_Assignment_
Your answer must be every line of the data below that holds the string "uzun", copied exactly.

_Saved entries_
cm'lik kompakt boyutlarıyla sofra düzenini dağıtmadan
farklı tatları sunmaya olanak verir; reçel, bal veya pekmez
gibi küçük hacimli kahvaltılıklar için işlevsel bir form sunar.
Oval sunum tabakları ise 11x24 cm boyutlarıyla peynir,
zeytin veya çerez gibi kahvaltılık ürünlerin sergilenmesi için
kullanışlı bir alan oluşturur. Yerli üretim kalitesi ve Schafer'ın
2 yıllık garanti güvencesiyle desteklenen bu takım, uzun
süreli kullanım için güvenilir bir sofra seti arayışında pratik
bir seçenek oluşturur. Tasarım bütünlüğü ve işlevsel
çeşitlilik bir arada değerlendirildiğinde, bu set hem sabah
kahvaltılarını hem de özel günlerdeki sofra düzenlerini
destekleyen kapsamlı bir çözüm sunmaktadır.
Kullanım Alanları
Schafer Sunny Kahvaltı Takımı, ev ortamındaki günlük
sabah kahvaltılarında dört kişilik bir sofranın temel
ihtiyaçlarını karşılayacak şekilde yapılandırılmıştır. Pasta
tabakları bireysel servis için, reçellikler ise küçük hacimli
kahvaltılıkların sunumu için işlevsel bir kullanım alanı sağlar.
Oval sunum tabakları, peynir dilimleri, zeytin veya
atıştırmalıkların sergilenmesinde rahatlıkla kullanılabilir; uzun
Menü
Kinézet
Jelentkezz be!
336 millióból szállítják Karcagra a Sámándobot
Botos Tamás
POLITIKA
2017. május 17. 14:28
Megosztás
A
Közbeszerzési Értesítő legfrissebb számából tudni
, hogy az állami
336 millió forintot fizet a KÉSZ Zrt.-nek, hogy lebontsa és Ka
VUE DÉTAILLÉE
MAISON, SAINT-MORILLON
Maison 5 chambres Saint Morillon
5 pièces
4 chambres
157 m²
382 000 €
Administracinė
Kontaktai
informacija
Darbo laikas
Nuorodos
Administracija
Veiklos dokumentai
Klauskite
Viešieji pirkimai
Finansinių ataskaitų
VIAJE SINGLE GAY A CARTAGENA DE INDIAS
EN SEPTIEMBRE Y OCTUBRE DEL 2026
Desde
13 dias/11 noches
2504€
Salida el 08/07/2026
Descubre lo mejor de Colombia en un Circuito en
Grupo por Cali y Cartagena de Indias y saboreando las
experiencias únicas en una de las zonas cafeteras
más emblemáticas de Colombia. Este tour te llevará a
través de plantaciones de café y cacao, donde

_Answer space_
2 yıllık garanti güvencesiyle desteklenen bu takım, uzun
atıştırmalıkların sergilenmesinde rahatlıkla kullanılabilir; uzun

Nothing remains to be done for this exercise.